True grit. So far it hasn't been needed to spread over the roads and pavements in these parts.
I like cats, even love them, but sometimes cat- love can seem to go too far. This is the last paragraph (names, cat, human and geographical have been changed to avoid possible embarrassment) of one of those round-robins full of news, good and bad, which sometimes accompanies Christmas cards. It strikes me as being rather well written:
"Our seven cats became 8 in May, when we adopted Marianne, a poor stray who turned out to have bone cancer. The vet amputated the affected back leg and gave her six months to live, but she seems to be doing well and is very happy. George, one of our long standing cats, was diagnosed with pancreatitis in April and underwent extensive tests. Although he was also given a grim prognosis, we put him on a special diet immediately, removed everything possibly in the garden and he is still going strong. I always take any ill cat to our wonderful homoeopathic and conventional vet outside Cambridge for a second opinion, Even Joan has benefited from his expertise, and, like the cats, takes her pills every evening too."

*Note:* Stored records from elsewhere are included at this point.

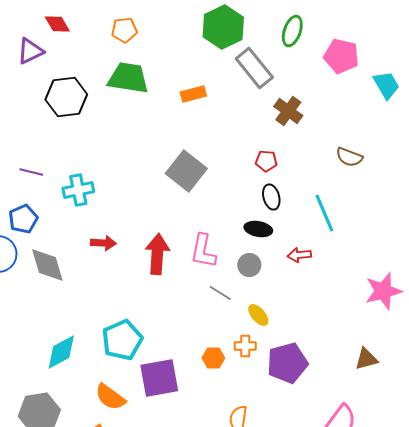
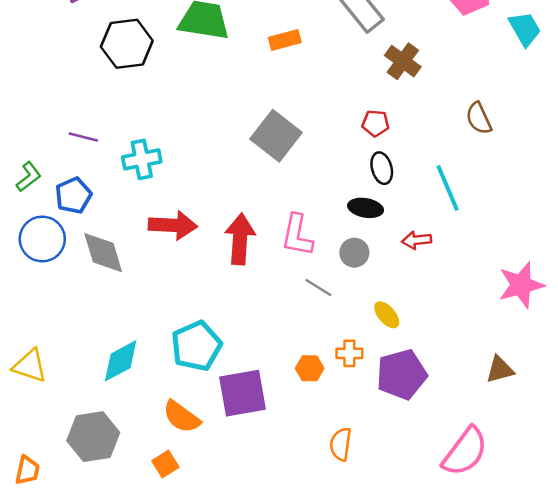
brown semicircle: (349, 157) -> (479, 118), turned 44
red arrow: (103, 243) -> (173, 225), size x1.5
yellow ellipse: (258, 315) -> (387, 315), moved

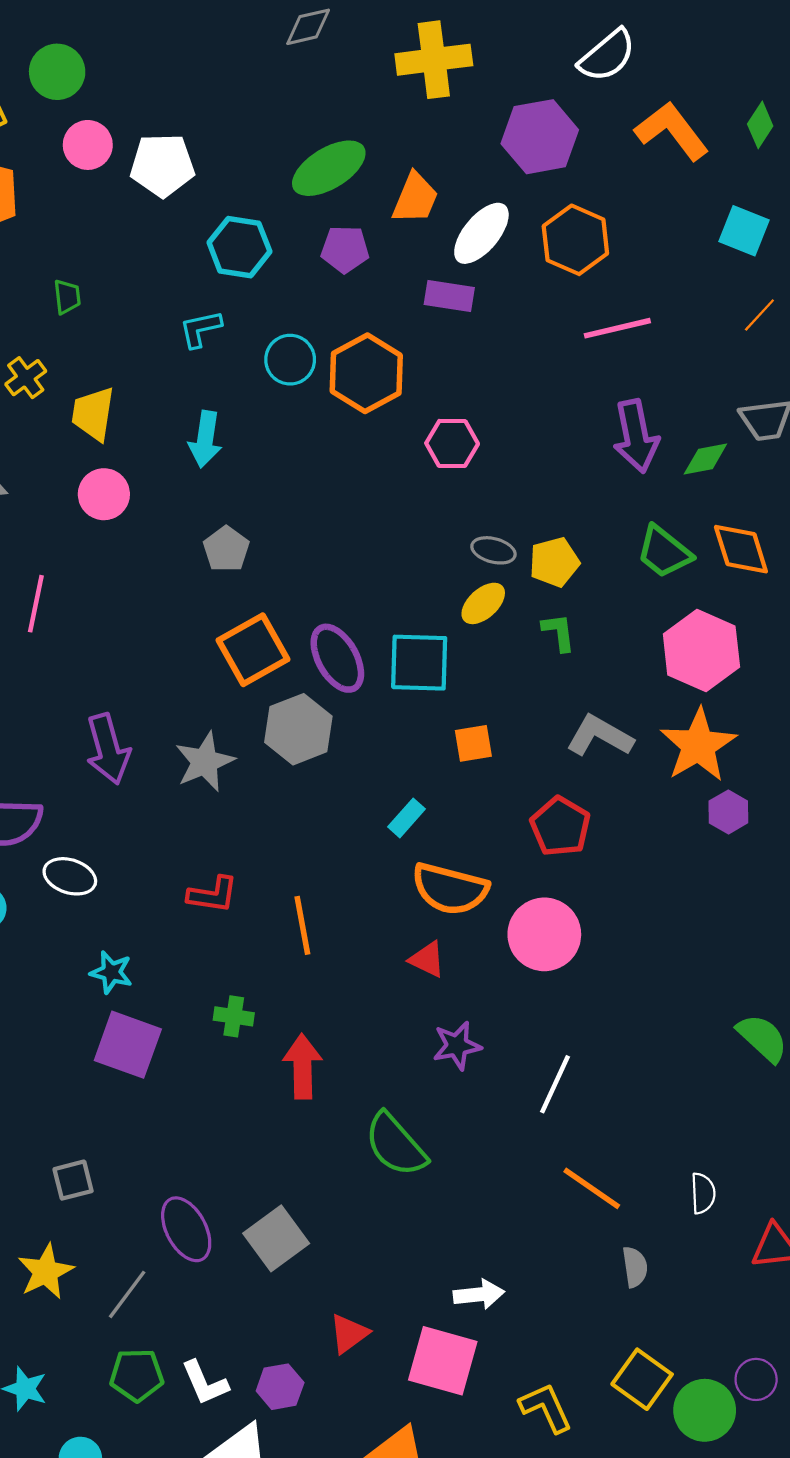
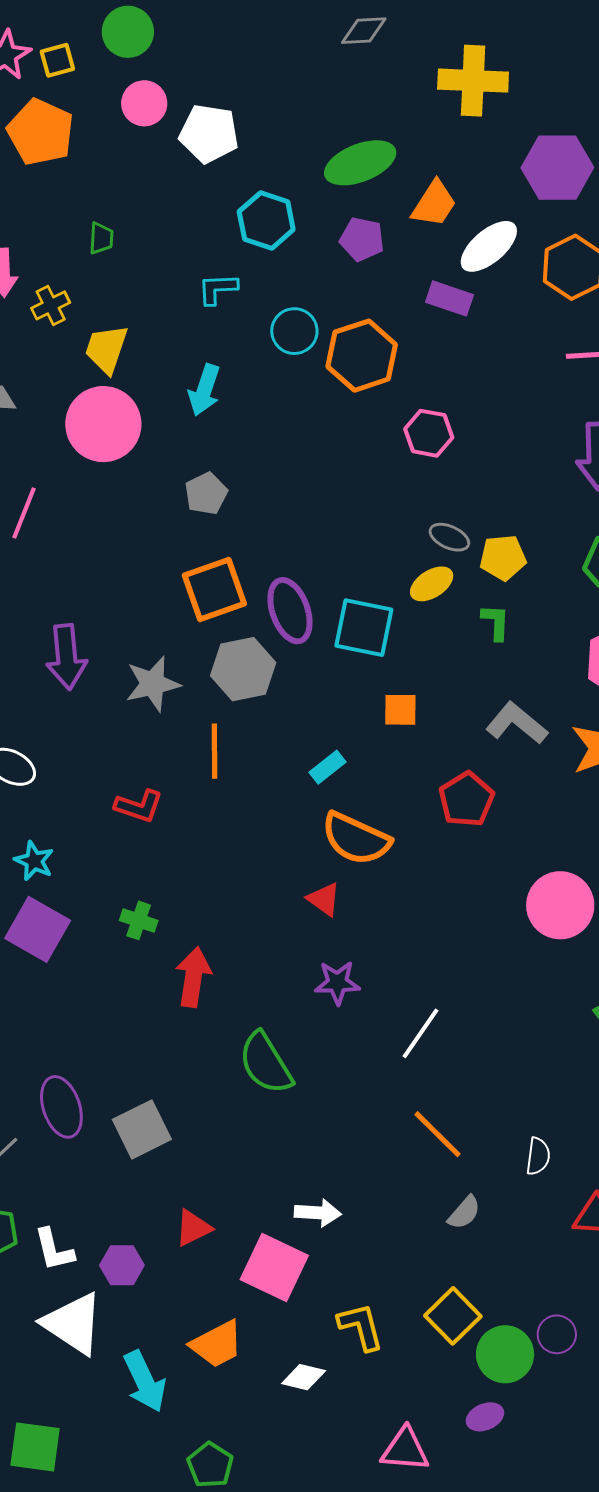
pink circle: (104, 494) -> (103, 424), size x1.6
orange line: (302, 925) -> (214, 751), moved
pink circle: (544, 934) -> (560, 905), moved
gray semicircle: (635, 1267) -> (464, 1213), turned 39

I am not sure that the nearest and dearest who are staying with us this Christmas like mince pies very much. But I have nevertheless made a dozen and half and dusted them with icing sugar, because it is something I like doing. If they are not eaten at home they will make nice presents for neighbours.
3 comments:
Oh my, that sounds like one annual Christmas letter from certain friends, just add dogs! I'd love one of your mincemeat pies, please!
And thanks so very much for your lovely card which arrived a few days ago. Happy Christmas with your family.
My eyes caught "Cats Pies".
What's this? I thought..... then enjoyed the read, as usual.
I love cats as well, have 2 who run this place. But neither would make good pie, as either creator or ingredient. =^..^=
I have been going through my link list scattering secular (but heartfelt) greetings in the way we unbelievers do. Because you are the founder member of the list you are at the bottom of an ascending sequence and therefore the last to be reached. I wouldn't wish you to infer anything malign from this. I was going to say that low numbers carry more gravitas but that isn't strictly true. Some positions are merely accidents due to the passage of time. Better to think of the list as a sort of periodic table with each element carrying its own specific gravity, density and atomic structure. But even that isn't right. In the real periodic table hydrogen (atomic number 1) is I think more important than nobelium (atomic number 102) so this raggedy conceit immediately falls on its face. Nobelium, by the way, is an actinoid. I didn't know that.
In fact I didn't embark on this comment merely to greet but to thank. Again I am indebted for the technical help on writing you have given me throughout the year but, perhaps even more important, for the intelligent optimism you create. The qualifier is important because anyone can do optimism, and for most it is the default state. But there is an understanding between us, almost a specialised conduit of information that is not limited to judgments, and I profit from this enormously.
You mentioned the fact that the pub has become as important as the Retreat. More so, in fact. The fact is eating does get in the way of conversation whereas drinking doesn't. On the other hand the eating is essential since it feather-beds my stomach prior to the drink and ensures I arrive back at Hereford able to speak coherently to the taxi-driver.
Anyway thanks for the handholding and my (our) best wishes to Heidi. Since getting to Hereford would seem to be a burden perhaps we could return to TW under the strict understanding that we are able to take you both out to dinner.I have a good deal more to say (none of it pleasant) about the Hart-Davis/Lyttleton letters.